GIVEN DATA

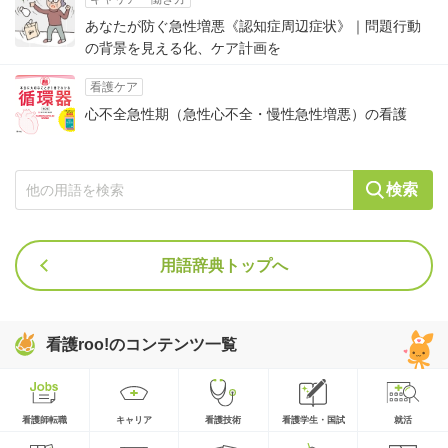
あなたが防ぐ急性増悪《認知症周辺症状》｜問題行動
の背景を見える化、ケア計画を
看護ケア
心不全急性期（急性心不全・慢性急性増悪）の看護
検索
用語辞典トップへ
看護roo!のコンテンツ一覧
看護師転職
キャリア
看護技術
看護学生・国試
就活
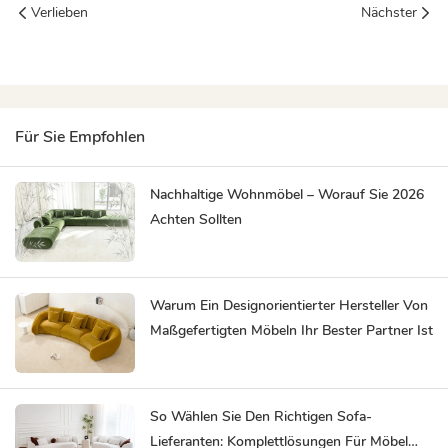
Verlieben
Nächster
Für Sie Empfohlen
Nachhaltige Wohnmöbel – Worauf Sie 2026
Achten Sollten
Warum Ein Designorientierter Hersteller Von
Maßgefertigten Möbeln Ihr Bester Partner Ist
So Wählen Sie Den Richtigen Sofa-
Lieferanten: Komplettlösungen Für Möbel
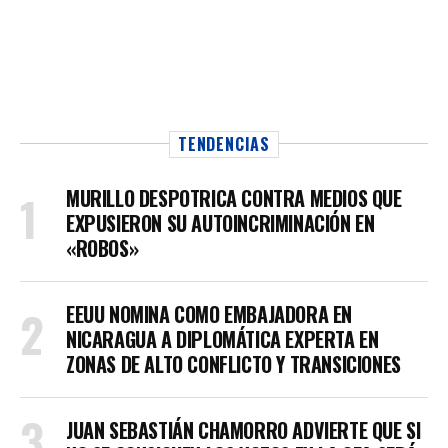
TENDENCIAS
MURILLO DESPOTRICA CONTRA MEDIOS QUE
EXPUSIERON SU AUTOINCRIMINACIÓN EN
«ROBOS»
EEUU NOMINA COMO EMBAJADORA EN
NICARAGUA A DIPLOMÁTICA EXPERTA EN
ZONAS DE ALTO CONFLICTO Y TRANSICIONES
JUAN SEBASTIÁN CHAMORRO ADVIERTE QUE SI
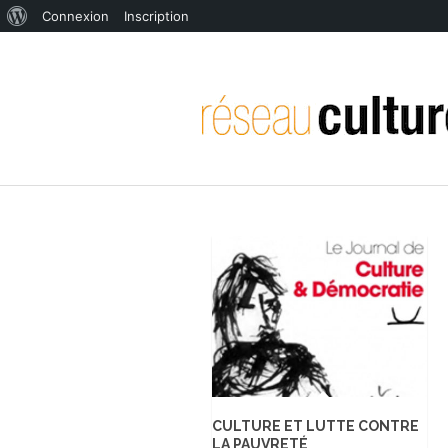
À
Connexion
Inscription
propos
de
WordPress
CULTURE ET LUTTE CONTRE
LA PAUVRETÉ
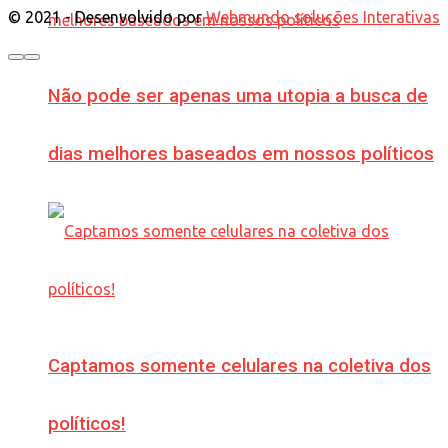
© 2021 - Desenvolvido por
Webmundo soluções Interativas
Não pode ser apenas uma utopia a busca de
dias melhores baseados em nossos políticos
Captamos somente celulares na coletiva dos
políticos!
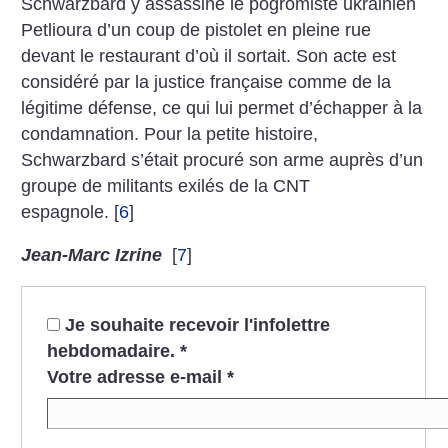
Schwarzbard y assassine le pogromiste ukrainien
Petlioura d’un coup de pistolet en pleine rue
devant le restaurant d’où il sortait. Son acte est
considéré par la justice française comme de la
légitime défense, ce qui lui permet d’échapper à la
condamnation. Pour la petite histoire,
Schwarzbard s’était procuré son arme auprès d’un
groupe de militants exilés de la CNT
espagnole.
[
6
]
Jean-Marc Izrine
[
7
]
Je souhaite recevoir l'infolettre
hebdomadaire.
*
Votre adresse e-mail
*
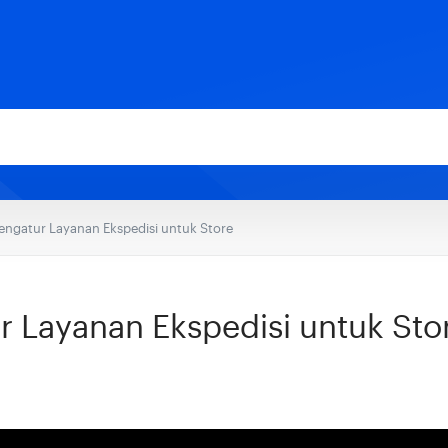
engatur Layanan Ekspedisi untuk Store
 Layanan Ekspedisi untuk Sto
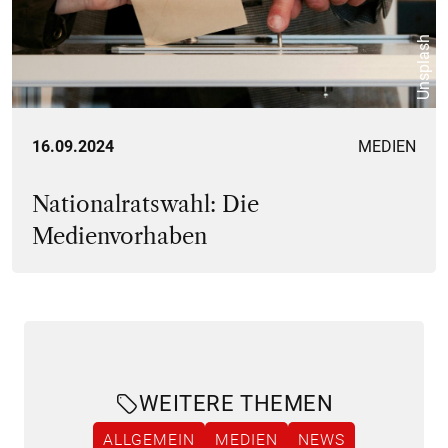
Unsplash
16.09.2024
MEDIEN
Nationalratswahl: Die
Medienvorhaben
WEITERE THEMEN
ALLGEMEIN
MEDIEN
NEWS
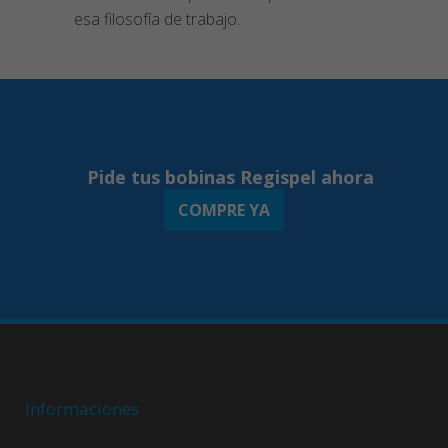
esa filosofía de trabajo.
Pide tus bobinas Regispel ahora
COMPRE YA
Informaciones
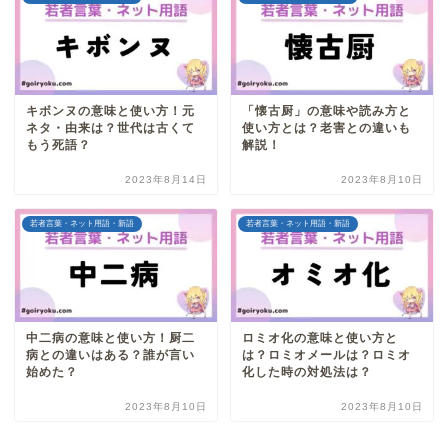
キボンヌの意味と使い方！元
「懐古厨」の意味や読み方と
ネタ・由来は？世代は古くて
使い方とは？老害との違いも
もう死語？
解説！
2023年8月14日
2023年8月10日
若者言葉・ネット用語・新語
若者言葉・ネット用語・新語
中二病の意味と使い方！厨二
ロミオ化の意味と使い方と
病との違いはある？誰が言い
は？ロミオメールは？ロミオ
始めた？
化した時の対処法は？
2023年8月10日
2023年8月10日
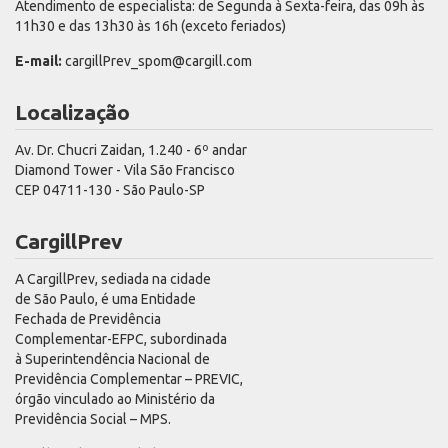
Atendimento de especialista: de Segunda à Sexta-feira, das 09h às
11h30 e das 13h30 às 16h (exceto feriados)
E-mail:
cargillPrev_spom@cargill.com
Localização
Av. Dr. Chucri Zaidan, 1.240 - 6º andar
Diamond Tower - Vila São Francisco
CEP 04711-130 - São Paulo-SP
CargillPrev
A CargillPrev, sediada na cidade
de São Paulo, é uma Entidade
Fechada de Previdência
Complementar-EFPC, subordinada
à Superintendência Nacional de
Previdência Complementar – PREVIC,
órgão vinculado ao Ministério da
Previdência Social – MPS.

WORK TASK
Transcribe exactly, please, the lines between the start of the records above and the line holding "Warum Ein Designorientierter Hersteller Von", counting both of those lines and omitting pictures.

THE ANSWER
あなたが防ぐ急性増悪《認知症周辺症状》｜問題行動
の背景を見える化、ケア計画を
看護ケア
心不全急性期（急性心不全・慢性急性増悪）の看護
検索
用語辞典トップへ
看護roo!のコンテンツ一覧
看護師転職
キャリア
看護技術
看護学生・国試
就活
Verlieben
Nächster
Für Sie Empfohlen
Nachhaltige Wohnmöbel – Worauf Sie 2026
Achten Sollten
Warum Ein Designorientierter Hersteller Von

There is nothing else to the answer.